Robichaud and Tinker say the committee thought it had a commitment to a Campobello ferry from Premier Blaine Higgs following a meeting last May. New Brunswick Southwest MP John Williamson tabled a petition in Parliament on October 6 signed by 711 people calling on the federal government to meet with Higgs to discuss funding for a ferry. Federal Transport Minister Grant Garneau responded that ferries are a provincial responsibility.
Green said in January that she would be willing to meet with Garneau to discuss federal funding for infrastructure, which Williamson said might be there, for a year round ferry but made no commitment to operating the proposed service. These talks do not seem to have gone far. "Discussions have taken place with the federal government, but at this point no permanent solution is being considered," Green wrote in the same e-mail explaining the extension to the private ferry's season.
Tinker says the committee has heard nothing from Green. "We're proceeding as though we're getting ready to take steps judicially to make sure that the transportation rights and the same constitutional rights that every Canadian should have are upheld for islanders," he says. "We're in the preliminary stages; I mean, going to court's expensive, we're a bunch of volunteers, and, in our eyes, we've exhausted every avenue to get government to listen without judicial injunction or having to twist arms through the judicial system."

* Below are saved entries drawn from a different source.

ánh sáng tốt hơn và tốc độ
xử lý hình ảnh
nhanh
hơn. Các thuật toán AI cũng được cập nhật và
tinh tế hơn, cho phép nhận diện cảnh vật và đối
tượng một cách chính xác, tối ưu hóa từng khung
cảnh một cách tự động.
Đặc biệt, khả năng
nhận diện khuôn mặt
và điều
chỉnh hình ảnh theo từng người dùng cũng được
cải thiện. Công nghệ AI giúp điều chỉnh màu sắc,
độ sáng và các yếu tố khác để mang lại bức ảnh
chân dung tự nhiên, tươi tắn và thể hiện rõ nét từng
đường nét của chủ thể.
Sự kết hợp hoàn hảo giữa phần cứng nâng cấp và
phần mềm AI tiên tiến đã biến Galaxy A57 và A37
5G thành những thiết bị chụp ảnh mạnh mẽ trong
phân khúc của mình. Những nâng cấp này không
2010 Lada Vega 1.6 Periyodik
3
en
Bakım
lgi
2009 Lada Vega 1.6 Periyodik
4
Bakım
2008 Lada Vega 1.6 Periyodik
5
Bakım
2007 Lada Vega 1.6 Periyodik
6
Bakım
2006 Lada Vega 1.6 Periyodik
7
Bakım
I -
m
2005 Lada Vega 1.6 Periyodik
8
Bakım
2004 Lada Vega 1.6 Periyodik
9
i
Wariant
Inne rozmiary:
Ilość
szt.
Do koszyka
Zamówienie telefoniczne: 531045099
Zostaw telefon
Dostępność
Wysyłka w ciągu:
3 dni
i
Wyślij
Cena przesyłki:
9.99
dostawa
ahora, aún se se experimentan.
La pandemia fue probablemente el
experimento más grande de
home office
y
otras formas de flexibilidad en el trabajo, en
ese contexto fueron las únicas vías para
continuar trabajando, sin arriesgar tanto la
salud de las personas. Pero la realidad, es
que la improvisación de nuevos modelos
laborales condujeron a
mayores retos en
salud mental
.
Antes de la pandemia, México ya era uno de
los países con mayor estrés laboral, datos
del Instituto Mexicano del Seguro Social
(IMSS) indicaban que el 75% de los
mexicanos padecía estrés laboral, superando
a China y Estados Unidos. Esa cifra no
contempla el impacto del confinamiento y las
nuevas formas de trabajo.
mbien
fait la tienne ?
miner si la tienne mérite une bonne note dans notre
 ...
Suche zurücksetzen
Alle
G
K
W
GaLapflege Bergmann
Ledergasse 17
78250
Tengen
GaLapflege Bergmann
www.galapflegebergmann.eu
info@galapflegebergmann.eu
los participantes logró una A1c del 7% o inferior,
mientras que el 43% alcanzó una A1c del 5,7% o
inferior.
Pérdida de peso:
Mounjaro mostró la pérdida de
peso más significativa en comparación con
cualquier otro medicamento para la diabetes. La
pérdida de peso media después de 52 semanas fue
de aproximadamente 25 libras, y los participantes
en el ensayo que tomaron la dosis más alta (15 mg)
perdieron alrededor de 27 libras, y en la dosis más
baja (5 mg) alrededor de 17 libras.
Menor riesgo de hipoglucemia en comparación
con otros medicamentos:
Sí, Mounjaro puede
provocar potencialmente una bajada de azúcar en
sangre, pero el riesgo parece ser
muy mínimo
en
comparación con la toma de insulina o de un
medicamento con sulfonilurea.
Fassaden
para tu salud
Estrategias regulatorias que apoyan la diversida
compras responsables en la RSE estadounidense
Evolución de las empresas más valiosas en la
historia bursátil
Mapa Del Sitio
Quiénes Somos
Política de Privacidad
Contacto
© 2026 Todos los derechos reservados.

Robichaud, who has been down this road before, agrees. "We're still trying to get it politically before we go to court, but we're working on the court situation as plan b," he says. "It's a federal responsibility, and if the province is not doing what they should be doing, the feds are responsible for all Canadians." He adds, "Both governments should work together and make it happen."
The ferry committee commissioned a study in 2018 recommending a year round service from Campobello to Letete, using the same mainland terminal as the Deer Island ferries. This option would require only one new terminal, would avoid putting more traffic on Deer Island roads, and the East Coast Ferries summer ferry from Campobello Island to Deer Island could still operate.